As I said at the start of the series, some of my best Dortmund memories are from ERASMUS. Especially the first month (September 2015) with the cultural programme and language course. Like many others, knowing the time was so limited, I went to as many events as I could. This also allowed us to meet as many people as possible.
This was a great opportunity: I met many people in my age group from all over the world. On various events, journeys and trips, I learnt so much from them – their general impressions, their experience, how they feel about their prospects. The mix was seriously international: as well as those on my language course, there were also large French, Spanish, Italian, Mexican, Brazilian and Turkish groups there. A broad overview of the so-called “Millennial generation” or “Generation Y”.
For example, a favourite in Germany: Hiking (Wandern). This we did plenty, as it is traditional on Fathers’ Day. As well as being popular on other holidays and Sundays (when almost everything is at standstill). On these, we could have long, in-depth conversations about life and what the future holds. Towards the end of the time there, it became more bittersweet: “What the **** am I supposed to do with my life?” Some weren’t even sure where they’d want to live long-term, if forced to choose one place. Of course there was also the fear of becoming ‘spießig’ – suburban, philistine, conventional. A bit like Ferris Bueller’s Day Off if you’ve seen that.
Ditto for parties and weeknights at the campus bars (also great to converse and compare life back home…then worry you possibly said more than you should).
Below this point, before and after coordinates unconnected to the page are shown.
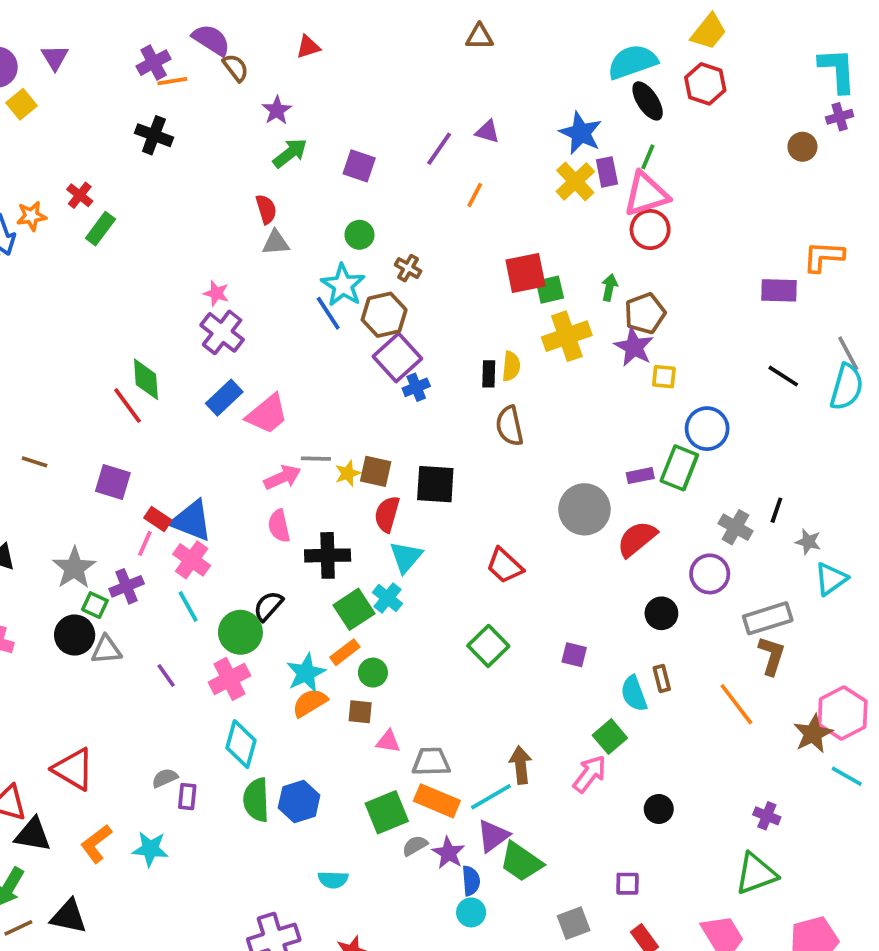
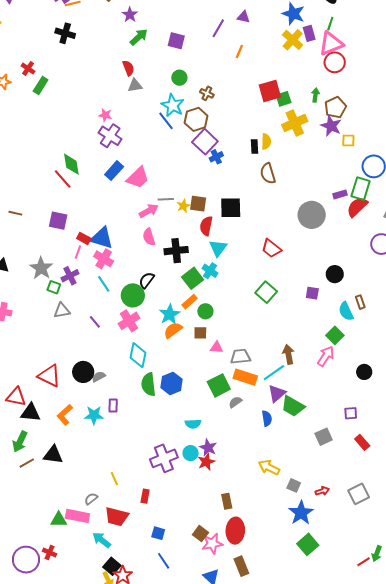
red semicircle: (637, 539) -> (357, 207), moved
black circle: (661, 613) -> (335, 274), moved
black circle: (75, 635) -> (83, 372), moved
purple rectangle: (187, 797) -> (113, 406), moved
purple star: (448, 853) -> (208, 448), moved
cyan circle: (471, 912) -> (191, 453), moved

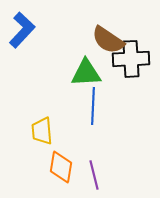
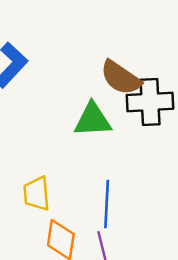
blue line: (93, 106) -> (107, 204), moved

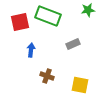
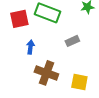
brown cross: (47, 76) -> (46, 73), size x1.6

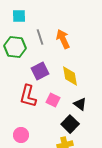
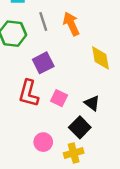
yellow diamond: (70, 76) -> (100, 58), moved
pink circle: (21, 135) -> (43, 142), moved

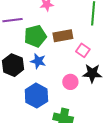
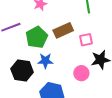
pink square: (83, 50) -> (86, 40), turned -32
A major theme and idea I got was this: we’re in an era of greater uncertainty and less job security. Even compared to just a matter of years ago, we’re living in different times. Is it wise, then, to stick to one highly-defined long-term goal? Is it time to re-assess our priorities if this is the case?
Tools & Tips
Spots visited on Cultural Programme
Steinwache Memorial – former police station and Nazi prison, in the heart of Dortmund (directly next to the central station, Hauptbahnhof). Today a museum and tribute – to the victims and resistance.
Bergbau Museum – The German Mining Museum (Bochum) gives an insight into the Ruhr region and Nordrhein-Westfalen’s deep industrial history.
Brewery Museum Dortmund – another important part of Dortmund’s industrial history – beer! Sadly there are nowhere near as many breweries in Dortmund as there used to be, but the tour lasts a good 2 hours, and you can sample at least four famous Dortmund beers.
Signal Iduna Park – Borussia Dortmund’s famous football stadium, the Westfalenstadion. We did the tour which is again at least two hours, and enjoyed even by those not into sport.
Language Cafés & Local Student Councils – Check your local area, social media or online for a local café. Or more formally through sites & apps like Multi-Language Cafe or Yakety Yak. The TU, FHS and ISM Dortmund offered over a dozen foreign languages at all levels. And in the international group, there were speakers of over 30 languages – so if you’re learning a language, odds are there’ll be someone to practise with.
Basically just of continuation and expansion on the Intro post – understanding, communication, co-operation, accepting people for who they were. I’d always gone in with the mindset of this being about opening up, about questioning things. But this developed too:
Finding myself the only Scottish or British person in the group on many occasions, not only did I need to adapt to the different accents, cultures and languages, but almost think differently and be willing to revise long-held views and assumptions. Over time, this shaped a different worldview: a process of coming to my own conclusions and generating my own ideas based on first-hand experience. The diversity really supplemented this. Everyone brought something to the table – their takes, their perspectives, their personalities, all of which can turn out to be so different: a real sense of being and becoming someone. And at the end of the day? Realising many popular convictions, approaches and attitudes are really just your culture. Not necessarily underpinned by any great basis or truth – just one way of looking at a problem or situation.
Adding to this vibe: after one hike, we chilled in a lounge on Campus Süd. An American girl put on the Woody Allen film Vicky Cristina Barcelona – all the characters are in predicaments of some sort. There’s a real sense of ambiguity; that all in life is open to interpretation. So I was pleasantly surprised (it is a romantic comedy), but guessed many could relate. The Spanish guitar music stuck in my head for days after too.
Bringing everything together: this goes deeper when you have a go at the local language. At a certain point you realise it’s another way of interpreting the world around you – with different emphases and priorities in comparison to your native language.